Despite billions of dollars and countless research hours, cancer still takes over 1,670 lives each day. [1] Ultra-modern “genetic” therapies and theories, along with debilitating radiation, chemotherapy, and surgical interventions have done little to reduce casualties in this protracted war.

Cancer has always existed as part of the human condition; it became widespread with the rise of Western civilization, [2] [3] along with diabetes and cardiovascular disease. Many carcinogens are well known—pollution, chemicals, tobacco, among others—but our complete understanding of the mechanism by which they destabilize healthy cells has remained elusive.

In his groundbreaking book,“Cancer as a Metabolic Disease: On the Origin, Management, and Prevention of Cancer,” Dr. Thomas Seyfried offers a comprehensive and penetrating examination of why current research (especially in genetics) misses the mark—and how basic cellular biology offers direct insight into both cause and treatment. [4]

His theory of impaired cellular respiration (which revisits the “Warburg Theory”) offers both an elegant explanation and reveals a surprising dietary connection. The theory postulates that cancer cells lose their ability to produce energy using oxygen and instead rely on fermentation. In other words, cancer cells have to rely almost exclusively on glucose for their energy, and dietary changes that severally reduce carbohydrate intake can effectively “starve” cancer cells.

Treat the cause, not the symptoms

In a recent presentation, Seyfried asked a question that alluded to his position that genetic cancer markers offer more insight into effect than cause [5]:

“Is it more logical to focus on the common problem that exists in all of the cells of the tumor, or does it make more sense to focus on the individual unique differences in every cell in that tumor?”

In other words, he ponders whether we should be fighting cancer cells on a specific cell-by-cell level, or on a more global, whole-system level, looking for the commonalities in the cancer cells?

Seyfried takes the latter approach, preferring to analyze what it is about the cancer cells that is causing the mutations.

By contract, the current “somatic mutation theory” takes the former approach. It is based on the idea that cancer starts with a single somatic cell that accumulates mutations. The approach catalogues genetic anomalies in an attempt to customize treatment based on a host of mutations.

While Seyfried’s approach may seem like common sense, it should be noted that for decades the medical profession, academia, institutional review boards, and regulators have all strongly favored the somatic mutation theory. Lack of treatment success has not prevented this theory from becoming an entrenched dogma—making genuine alternatives (like Seyfried’s update of the Warburg Theory) difficult to research or promote.

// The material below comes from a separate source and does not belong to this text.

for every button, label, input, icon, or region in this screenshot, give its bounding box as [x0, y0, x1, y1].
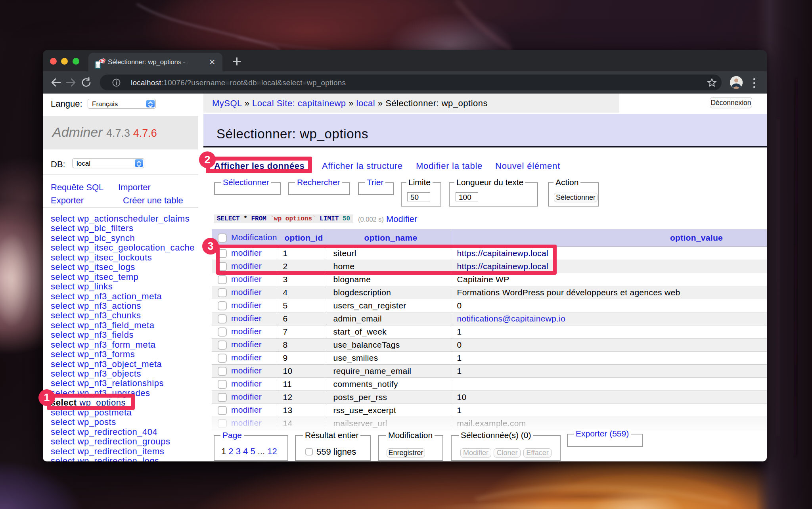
- svg-text:<?: <?: [100, 58, 105, 64]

Multiple researchers including Seyfried’s team [6] have observed repeatedly (and reproducibly) that cancer cells appear to share a common characteristic: they no longer metabolize oxygen correctly for energy production. In other words, they are no longer able to produce energy aerobically. Instead, cellular mitochondria (unable to “breathe” using their normal process of oxidative phosphorylation) begin to produce energy by fermenting glucose and glutamine.

This dysfunction in the cancer cells also appears to help the cell evade programmed cell death (apoptosis)—the normal fate of unhealthy cells. Instead, fermentation produces reactive oxygen species, which promote uninhibited further mutation and cancer cell growth.

Experimental support

In a 2015 review, Seyfried details several experiments showing how this mitochondrial dysfunction may be at the center of cancer development. These novel experiments transferred nuclei (where the bulk of our DNA resides) between healthy and cancerous cells. [6]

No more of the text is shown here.